Home Judge blocks proposed $54B merger of Cigna, Anthem

Judge blocks proposed $54B merger of Cigna, Anthem


healthcareVirginia has helped successfully block the $54 billion proposed merger of Cigna and Anthem after a judge found that the merger would be anticompetitive and would uniquely harm the insurance market in Richmond.

According to the judge, the proposed merger would likely have caused higher premiums and out-of-pocket costs for working families in Virginia, as well as lower health plan quality, less innovation in the delivery of high-quality, cost-effective healthcare, and lower payments to doctors and healthcare providers.

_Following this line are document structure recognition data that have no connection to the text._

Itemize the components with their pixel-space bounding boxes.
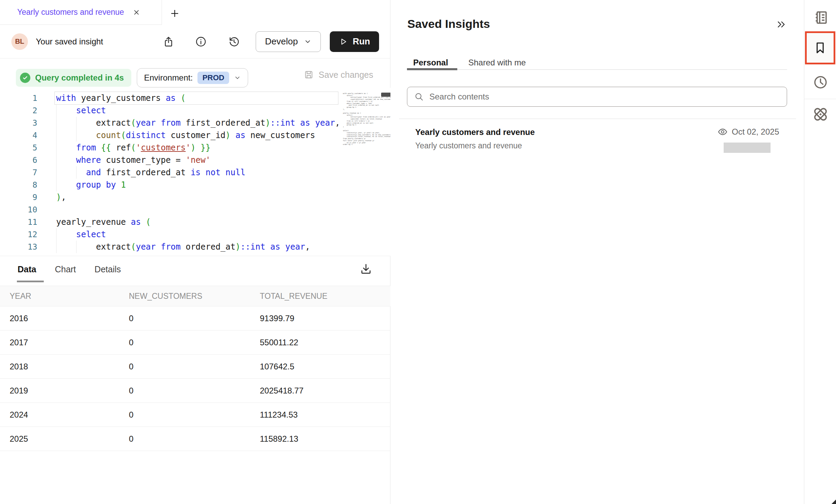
- code-line[interactable]: 1with yearly_customers as (: [0, 92, 390, 104]
- environment-label: Environment:: [144, 73, 193, 83]
- tab-yearly-customers[interactable]: Yearly customers and revenue: [0, 0, 162, 25]
- code-line[interactable]: 13 extract(year from ordered_at)::int as…: [0, 241, 390, 253]
- develop-label: Develop: [265, 36, 298, 47]
- code-line[interactable]: 10: [0, 203, 390, 216]
- code-line[interactable]: 3 extract(year from first_ordered_at)::i…: [0, 117, 390, 129]
- develop-dropdown[interactable]: Develop: [256, 31, 321, 52]
- insight-item-meta: Oct 02, 2025: [717, 127, 779, 137]
- play-icon: [339, 37, 348, 46]
- query-status-text: Query completed in 4s: [35, 73, 124, 83]
- list-divider: [399, 118, 796, 119]
- eye-icon: [717, 127, 728, 137]
- environment-dropdown[interactable]: Environment: PROD: [137, 68, 248, 87]
- column-header: YEAR: [0, 292, 129, 301]
- right-icon-rail: [804, 0, 836, 504]
- table-cell: 0: [129, 362, 260, 371]
- results-table: YEARNEW_CUSTOMERSTOTAL_REVENUE 201609139…: [0, 286, 390, 451]
- code-line[interactable]: 4 count(distinct customer_id) as new_cus…: [0, 129, 390, 141]
- active-tab-underline: [407, 68, 457, 70]
- column-header: TOTAL_REVENUE: [260, 292, 390, 301]
- insight-toolbar: BL Your saved insight Develop Run: [0, 25, 390, 59]
- table-cell: 0: [129, 434, 260, 444]
- info-icon[interactable]: [195, 36, 207, 48]
- code-line[interactable]: 9),: [0, 191, 390, 203]
- tabs-divider: [407, 69, 787, 70]
- table-cell: 550011.22: [260, 338, 390, 347]
- table-row: 20250115892.13: [0, 427, 390, 451]
- avatar: BL: [11, 33, 28, 50]
- search-icon: [414, 92, 424, 102]
- chevron-down-icon: [304, 38, 312, 45]
- table-row: 20180107642.5: [0, 355, 390, 379]
- save-icon: [304, 70, 314, 80]
- saved-insight-item[interactable]: Yearly customers and revenue Yearly cust…: [407, 121, 788, 160]
- table-row: 2016091399.79: [0, 306, 390, 330]
- code-minimap[interactable]: with yearly_customers as ( select extrac…: [339, 88, 390, 256]
- check-icon: [20, 73, 30, 83]
- table-cell: 2016: [0, 314, 129, 323]
- table-cell: 2017: [0, 338, 129, 347]
- resize-grip[interactable]: [832, 500, 836, 504]
- tab-title: Yearly customers and revenue: [17, 8, 124, 17]
- code-line[interactable]: 11yearly_revenue as (: [0, 216, 390, 228]
- new-tab-button[interactable]: [170, 8, 180, 19]
- rail-divider: [804, 99, 836, 99]
- table-cell: 0: [129, 314, 260, 323]
- column-header: NEW_CUSTOMERS: [129, 292, 260, 301]
- table-row: 20170550011.22: [0, 330, 390, 355]
- code-line[interactable]: 5 from {{ ref('customers') }}: [0, 141, 390, 154]
- run-button[interactable]: Run: [330, 31, 379, 52]
- notebook-icon[interactable]: [804, 10, 836, 25]
- code-line[interactable]: 12 select: [0, 228, 390, 241]
- environment-value: PROD: [197, 72, 229, 84]
- editor-panel: Yearly customers and revenue BL Your sav…: [0, 0, 390, 504]
- insight-item-date: Oct 02, 2025: [732, 127, 779, 137]
- scrollbar-thumb[interactable]: [381, 93, 390, 97]
- active-tab-underline: [17, 281, 44, 282]
- code-line[interactable]: 7 and first_ordered_at is not null: [0, 166, 390, 179]
- close-tab-icon[interactable]: [132, 8, 141, 17]
- table-cell: 2018: [0, 362, 129, 371]
- table-cell: 2024: [0, 410, 129, 420]
- bookmark-icon[interactable]: [805, 31, 835, 64]
- status-row: Query completed in 4s Environment: PROD …: [0, 59, 390, 88]
- table-cell: 2025: [0, 434, 129, 444]
- app-root: Yearly customers and revenue BL Your sav…: [0, 0, 836, 504]
- query-status-badge: Query completed in 4s: [16, 69, 131, 87]
- download-icon[interactable]: [359, 262, 373, 275]
- tab-personal[interactable]: Personal: [413, 58, 448, 67]
- results-tabbar: Data Chart Details: [0, 256, 390, 282]
- insight-item-title: Yearly customers and revenue: [415, 127, 535, 137]
- history-icon[interactable]: [228, 36, 240, 48]
- code-line[interactable]: 8 group by 1: [0, 179, 390, 191]
- table-cell: 0: [129, 386, 260, 396]
- history-icon[interactable]: [804, 74, 836, 90]
- save-changes-label: Save changes: [319, 70, 373, 80]
- table-cell: 2025418.77: [260, 386, 390, 396]
- save-changes-button[interactable]: Save changes: [304, 70, 373, 80]
- table-cell: 0: [129, 338, 260, 347]
- saved-insights-panel: Saved Insights Personal Shared with me Y…: [391, 0, 804, 504]
- loading-placeholder: [724, 143, 771, 153]
- search-input[interactable]: [429, 92, 740, 102]
- table-cell: 2019: [0, 386, 129, 396]
- sql-editor[interactable]: 1with yearly_customers as (2 select3 ext…: [0, 88, 390, 256]
- insight-item-description: Yearly customers and revenue: [415, 141, 522, 150]
- tab-chart[interactable]: Chart: [55, 264, 76, 274]
- run-label: Run: [353, 36, 370, 47]
- lineage-icon[interactable]: [804, 106, 836, 123]
- code-lines: 1with yearly_customers as (2 select3 ext…: [0, 92, 390, 253]
- page-title: Saved Insights: [407, 17, 490, 31]
- tab-data[interactable]: Data: [18, 264, 36, 274]
- insight-title: Your saved insight: [36, 37, 103, 46]
- table-row: 201902025418.77: [0, 379, 390, 403]
- tab-details[interactable]: Details: [94, 264, 121, 274]
- code-line[interactable]: 6 where customer_type = 'new': [0, 154, 390, 166]
- search-box: [407, 87, 787, 107]
- table-cell: 111234.53: [260, 410, 390, 420]
- tab-shared-with-me[interactable]: Shared with me: [468, 58, 526, 67]
- code-line[interactable]: 2 select: [0, 104, 390, 117]
- table-cell: 107642.5: [260, 362, 390, 371]
- share-icon[interactable]: [163, 36, 174, 48]
- collapse-panel-icon[interactable]: [776, 19, 786, 30]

“The judge in this case singled out Richmond in particular as likely to be uniquely harmed by this massive consolidation of the health insurance marketplace,” said Attorney General Herring. “It would have meant fewer choices and higher costs in the large group market which so many Virginians and Virginia businesses rely on for affordable, accessible healthcare. I’m proud of our successes in blocking a number of illegal and anti-competitive mergers, including the Aetna/Humana merger a few weeks ago. We will continue to closely examine any proposed mergers and vigorously oppose anti-competitive ones because these kinds of massive deals can have such a broad impact on Virginians.”

The merger would have allowed the consolidation of two major competitors in Virginia’s Large Group insurance market, which includes employers with more than 50 employees. An analysis showed that the proposed merger would have given the new company market share in excess of 60% of the market in many communities, including Richmond, Hampton Roads, the New River Valley, and Winchester. The consolidation of the Richmond market was featured prominently in expert testimony during trial, with the court finding that:

“…the evidence has shown that the proposed acquisition will have an anti-competitive effect on the sale of health insurance to large groups in at least one of those [local] markets: Richmond, Virginia.”

The Commonwealth was part of coalitions, which included multiple states and the U.S. Department of Justice, that filed separate suits in July to challenge the Anthem/Cigna merger and the Aetna/Humana merger following a year of review, analysis, and investigation. Both matters have been handled for Virginia by Senior Assistant Attorney General Sarah Oxenham Allen and Assistant Attorney General Tyler Henry of the Antitrust Unit of Attorney General Herring’s recently reorganized Consumer Protection Section.